The write stream also pays special attention to the block based APIs based on #next:putAll:startingAt:, translating that to as few block calls as possible.

Conclusions

From the 300ft view the cached streams look very much like the buffered streams in the library, the only difference being that the buffer is circular with the cached stream. That however is the crucial difference catering to different purpose. The buffered streams are meant to accumulate small reads and writes to minimize the expense of the system read-write calls. A circular buffer wouldn’t work at all for this purpose. Conversely the discontinuous operation of these buffers is the cause of the socket stream blowing up on simple peek when it happens to cross the buffer boundary. You really need a continuous (circular) buffer to support reliable skipping. Different purpose needs different buffering strategy.

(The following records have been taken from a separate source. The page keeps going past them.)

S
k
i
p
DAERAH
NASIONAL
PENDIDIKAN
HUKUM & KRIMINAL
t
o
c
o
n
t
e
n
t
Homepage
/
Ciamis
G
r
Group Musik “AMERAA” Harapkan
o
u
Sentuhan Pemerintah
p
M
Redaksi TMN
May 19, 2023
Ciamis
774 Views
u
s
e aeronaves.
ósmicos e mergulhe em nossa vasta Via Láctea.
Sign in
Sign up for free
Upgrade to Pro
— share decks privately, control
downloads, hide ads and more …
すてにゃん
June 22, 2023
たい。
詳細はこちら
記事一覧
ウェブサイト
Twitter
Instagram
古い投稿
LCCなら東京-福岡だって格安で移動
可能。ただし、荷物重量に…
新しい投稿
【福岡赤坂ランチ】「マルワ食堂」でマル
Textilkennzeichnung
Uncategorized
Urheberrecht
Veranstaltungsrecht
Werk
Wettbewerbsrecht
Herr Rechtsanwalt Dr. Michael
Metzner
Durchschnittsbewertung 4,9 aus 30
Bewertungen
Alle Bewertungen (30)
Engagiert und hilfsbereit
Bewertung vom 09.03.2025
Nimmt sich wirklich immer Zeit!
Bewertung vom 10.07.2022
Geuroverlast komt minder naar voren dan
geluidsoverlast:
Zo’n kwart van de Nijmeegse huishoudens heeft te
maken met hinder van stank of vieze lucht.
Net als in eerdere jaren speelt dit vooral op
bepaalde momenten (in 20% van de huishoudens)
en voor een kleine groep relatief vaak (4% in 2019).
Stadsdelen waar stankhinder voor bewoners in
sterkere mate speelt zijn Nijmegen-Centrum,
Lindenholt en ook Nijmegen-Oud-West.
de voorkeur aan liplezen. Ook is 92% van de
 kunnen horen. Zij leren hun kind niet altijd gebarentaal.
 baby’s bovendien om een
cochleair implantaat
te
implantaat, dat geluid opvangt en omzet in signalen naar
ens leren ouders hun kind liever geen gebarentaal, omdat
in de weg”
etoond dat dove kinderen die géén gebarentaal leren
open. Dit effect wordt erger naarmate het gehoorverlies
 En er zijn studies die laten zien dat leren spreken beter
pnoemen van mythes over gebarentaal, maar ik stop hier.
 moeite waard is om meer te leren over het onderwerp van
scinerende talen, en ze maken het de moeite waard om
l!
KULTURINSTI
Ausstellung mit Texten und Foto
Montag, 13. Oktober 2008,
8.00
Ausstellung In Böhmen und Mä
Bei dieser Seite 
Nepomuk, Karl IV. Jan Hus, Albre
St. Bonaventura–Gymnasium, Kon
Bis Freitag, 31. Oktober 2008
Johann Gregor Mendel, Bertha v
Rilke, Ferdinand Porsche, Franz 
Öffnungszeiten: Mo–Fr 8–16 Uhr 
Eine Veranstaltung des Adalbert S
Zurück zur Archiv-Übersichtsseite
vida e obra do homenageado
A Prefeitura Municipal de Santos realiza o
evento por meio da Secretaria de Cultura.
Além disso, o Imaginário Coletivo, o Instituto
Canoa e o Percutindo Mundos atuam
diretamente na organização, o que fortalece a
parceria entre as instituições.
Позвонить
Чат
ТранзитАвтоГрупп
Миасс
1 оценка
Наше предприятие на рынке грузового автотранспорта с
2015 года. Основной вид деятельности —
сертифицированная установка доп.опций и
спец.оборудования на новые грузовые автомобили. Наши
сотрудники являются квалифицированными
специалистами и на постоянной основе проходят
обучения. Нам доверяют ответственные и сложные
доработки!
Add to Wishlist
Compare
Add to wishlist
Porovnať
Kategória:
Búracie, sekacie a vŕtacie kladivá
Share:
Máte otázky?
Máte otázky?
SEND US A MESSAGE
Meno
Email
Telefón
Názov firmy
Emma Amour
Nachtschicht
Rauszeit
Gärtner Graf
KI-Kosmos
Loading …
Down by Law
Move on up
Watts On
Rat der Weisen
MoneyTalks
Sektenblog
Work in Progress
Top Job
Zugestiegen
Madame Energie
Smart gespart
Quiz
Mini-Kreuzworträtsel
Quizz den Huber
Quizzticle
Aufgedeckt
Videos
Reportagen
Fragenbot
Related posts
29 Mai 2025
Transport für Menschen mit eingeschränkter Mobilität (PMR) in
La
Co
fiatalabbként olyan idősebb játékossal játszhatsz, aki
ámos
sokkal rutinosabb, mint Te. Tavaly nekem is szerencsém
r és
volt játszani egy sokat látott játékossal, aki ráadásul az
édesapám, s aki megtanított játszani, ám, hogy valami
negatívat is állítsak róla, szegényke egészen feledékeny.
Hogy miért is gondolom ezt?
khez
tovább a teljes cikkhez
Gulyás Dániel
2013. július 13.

The cached streams should work well for any algorithm where you can predict maximum size of the step back that you’re going to need. However that is not always a practical assumption. My favorite example for this is BER/DER encoding in ASN.1 where you have deeply nested trees of length prefixed encodings of pretty much arbitrary size. There’s an idea I’d like to pursue in this regard inspired by the “marking” capability I noticed in the java.nio.Buffer class when I was looking at the stream hierarchy in J2SE. I envision being able to #mark the current position in the stream to inform it that it needs to start caching, and be able to #reset back to that position. However to be able to handle nested structures like BER encoding conveniently I think I’ll need to maintain a stack of markers. Also since the buffer will need to to grow arbitrarily, I plan to use a paged buffer so that I can grow and shrink it efficiently. Anyway I’ll see how that’s going to pan out. It might make a nice topic for another post.

Any comments, suggestions, etc are appreciated.